Since clustering is not an exact method, rather an interactive multi-objective optimization that involves trial and failure, it is the user’s task to determine the exact conditions for clustering. It is, however, obvious that the maximal dimension (how many Vi vectors should be considered) should not exceed the significant number of Vi-maps (i.e. the rank of data matrix). It is usually quite low, as we mentioned rarely exceeds ten. The number of clusters thereafter is a matter of arbitrary decision. Several methods exist in the literature to estimate, verify the correct number of clusters26,27,28, all can be used. It is a good practice, however, to keep the number of clusters above (or equal) the number of the significant Vi maps.

The presence and number of clusters are very much obvious in the model maps where different species were spatially separated from each other (see Supporting Information 2). Clusters can also be specified in the case of real samples, although the spatial and spectral overlaps make the number, determination, and interpretation of the meaning of the clusters more difficult.

An average spectrum characteristic for the cluster can be calculated (i) from the original spectra of the map points belonging to the cluster or (ii) from the noise filtered reconstructed spectra obtained after inverse SVD calculation, using only the significant (ne) elements of the U, W, and VT matrices.
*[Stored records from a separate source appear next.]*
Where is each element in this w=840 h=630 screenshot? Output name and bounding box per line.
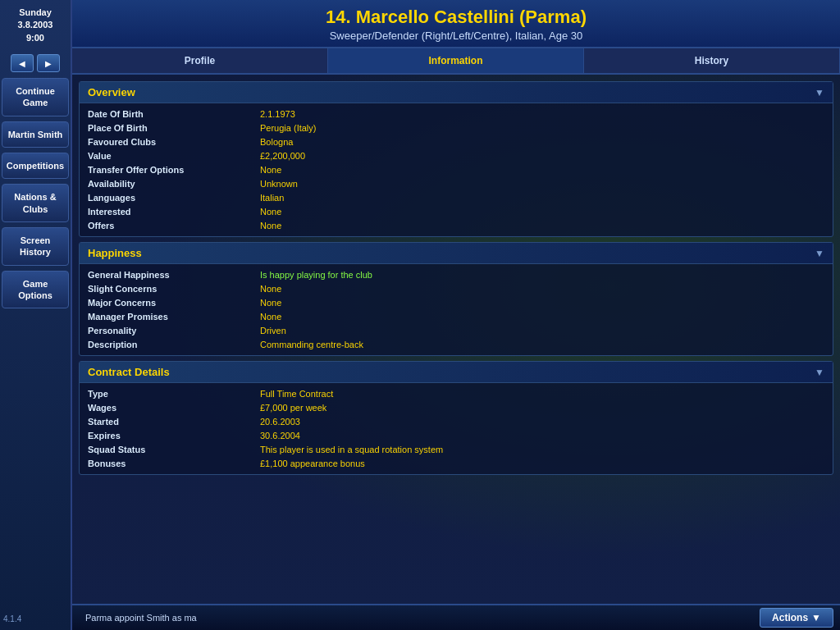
field-value: None: [260, 164, 824, 176]
content-area[interactable]: Overview ▼ Date Of Birth2.1.1973Place Of…: [72, 75, 840, 604]
field-value: £1,100 appearance bonus: [260, 458, 824, 469]
field-label: Availability: [88, 178, 260, 189]
field-label: Type: [88, 388, 260, 399]
competitions-button[interactable]: Competitions: [2, 153, 69, 179]
field-value: None: [260, 206, 824, 217]
field-value: 2.1.1973: [260, 108, 824, 120]
continue-game-button[interactable]: Continue Game: [2, 78, 69, 116]
screen-history-button[interactable]: Screen History: [2, 227, 69, 266]
status-text: Parma appoint Smith as ma: [79, 613, 753, 623]
field-value: Driven: [260, 325, 824, 336]
overview-collapse-icon[interactable]: ▼: [815, 87, 824, 98]
field-value: This player is used in a squad rotation …: [260, 444, 824, 455]
field-value: Is happy playing for the club: [260, 269, 824, 281]
manager-button[interactable]: Martin Smith: [2, 121, 69, 148]
player-title: 14. Marcello Castellini (Parma): [82, 7, 830, 28]
field-value: Commanding centre-back: [260, 339, 824, 350]
player-subtitle: Sweeper/Defender (Right/Left/Centre), It…: [82, 30, 830, 42]
contract-body: TypeFull Time ContractWages£7,000 per we…: [80, 383, 833, 474]
content-inner: Overview ▼ Date Of Birth2.1.1973Place Of…: [72, 75, 840, 486]
happiness-body: General HappinessIs happy playing for th…: [80, 264, 833, 355]
contract-collapse-icon[interactable]: ▼: [815, 367, 824, 378]
overview-body: Date Of Birth2.1.1973Place Of BirthPerug…: [80, 103, 833, 236]
happiness-title: Happiness: [88, 247, 142, 259]
version-label: 4.1.4: [3, 614, 21, 623]
field-value: £7,000 per week: [260, 402, 824, 413]
tab-history[interactable]: History: [584, 48, 840, 73]
actions-button[interactable]: Actions ▼: [760, 608, 833, 628]
field-label: Date Of Birth: [88, 108, 260, 120]
overview-header: Overview ▼: [80, 82, 833, 103]
contract-title: Contract Details: [88, 366, 170, 378]
tab-bar: Profile Information History: [72, 48, 840, 75]
field-label: Squad Status: [88, 444, 260, 455]
nav-forward-button[interactable]: ▶: [37, 54, 60, 72]
field-value: Perugia (Italy): [260, 122, 824, 134]
field-label: Value: [88, 150, 260, 162]
main-panel: 14. Marcello Castellini (Parma) Sweeper/…: [72, 0, 840, 630]
field-value: 20.6.2003: [260, 416, 824, 427]
field-value: £2,200,000: [260, 150, 824, 162]
field-label: Description: [88, 339, 260, 350]
contract-section: Contract Details ▼ TypeFull Time Contrac…: [79, 361, 833, 475]
field-value: 30.6.2004: [260, 430, 824, 441]
field-value: None: [260, 311, 824, 322]
field-label: Interested: [88, 206, 260, 217]
tab-information[interactable]: Information: [328, 48, 584, 73]
tab-profile[interactable]: Profile: [72, 48, 328, 73]
bottom-bar: Parma appoint Smith as ma Actions ▼: [72, 604, 840, 630]
field-label: Place Of Birth: [88, 122, 260, 134]
happiness-collapse-icon[interactable]: ▼: [815, 248, 824, 259]
field-label: General Happiness: [88, 269, 260, 281]
field-value: Full Time Contract: [260, 388, 824, 399]
nav-back-button[interactable]: ◀: [11, 54, 34, 72]
contract-header: Contract Details ▼: [80, 362, 833, 383]
field-value: None: [260, 220, 824, 231]
field-value: Bologna: [260, 136, 824, 148]
overview-section: Overview ▼ Date Of Birth2.1.1973Place Of…: [79, 81, 833, 237]
field-label: Personality: [88, 325, 260, 336]
field-value: Italian: [260, 192, 824, 203]
happiness-header: Happiness ▼: [80, 243, 833, 264]
field-value: Unknown: [260, 178, 824, 189]
date-display: Sunday 3.8.2003 9:00: [15, 0, 57, 51]
field-value: None: [260, 297, 824, 308]
date-time: 9:00: [18, 32, 53, 44]
nav-arrows: ◀ ▶: [11, 54, 60, 72]
happiness-section: Happiness ▼ General HappinessIs happy pl…: [79, 242, 833, 356]
player-header: 14. Marcello Castellini (Parma) Sweeper/…: [72, 0, 840, 48]
sidebar: Sunday 3.8.2003 9:00 ◀ ▶ Continue Game M…: [0, 0, 72, 630]
field-value: None: [260, 283, 824, 294]
game-options-button[interactable]: Game Options: [2, 271, 69, 309]
field-label: Started: [88, 416, 260, 427]
date-date: 3.8.2003: [18, 19, 53, 31]
overview-title: Overview: [88, 86, 135, 98]
field-label: Favoured Clubs: [88, 136, 260, 148]
field-label: Transfer Offer Options: [88, 164, 260, 176]
field-label: Wages: [88, 402, 260, 413]
field-label: Major Concerns: [88, 297, 260, 308]
field-label: Offers: [88, 220, 260, 231]
field-label: Languages: [88, 192, 260, 203]
field-label: Bonuses: [88, 458, 260, 469]
field-label: Expires: [88, 430, 260, 441]
field-label: Slight Concerns: [88, 283, 260, 294]
nations-clubs-button[interactable]: Nations & Clubs: [2, 184, 69, 222]
field-label: Manager Promises: [88, 311, 260, 322]
date-day: Sunday: [18, 7, 53, 19]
We have used the first approximation throughout the paper. Differences between cluster spectra may reveal the structural/compositional inhomogeneity of the sample. Comparing the spectra of different clusters may also help in the determination of the number of relevant clusters (identical or very similar spectra are indications, although not a clear-cut rule, of joining the corresponding clusters).

Generating model maps

For model maps, usually two different (slightly overlapping) single peak spectra were mixed. Both spectra were a Lorentzian function with different central frequencies (ki) and full width half maxima (γi): spectrum-1: k1 = 1620 cm−1, γ1 = 60 cm−1; spectrum-2: k2 = 1850 cm−1, γ2 = 40 cm−1.

Three different maps were calculated, ‘distinct’, ‘overlapping’ and ‘on top’, according to their relative locations.

In the ‘distinct’ model, the two model spectra were arranged in two distinct concentric circles (circle-1 and circle-2), and their distribution along the circle radius followed a rectangular function (yes or nothing). Thus, the resulting map contained a circle containing only the first, and another circle containing only the second model spectrum.

In the ‘overlapping’ model, the radii of the circles were the same, but the intensity distribution of the model spectra along the circle radius followed a Lorentz function. Therefore, spectrum-1 centered on circle-1 had a small contribution of spectrum-2 centered at circle-2 and vice versa. All map points contained a mixture of the two model spectra.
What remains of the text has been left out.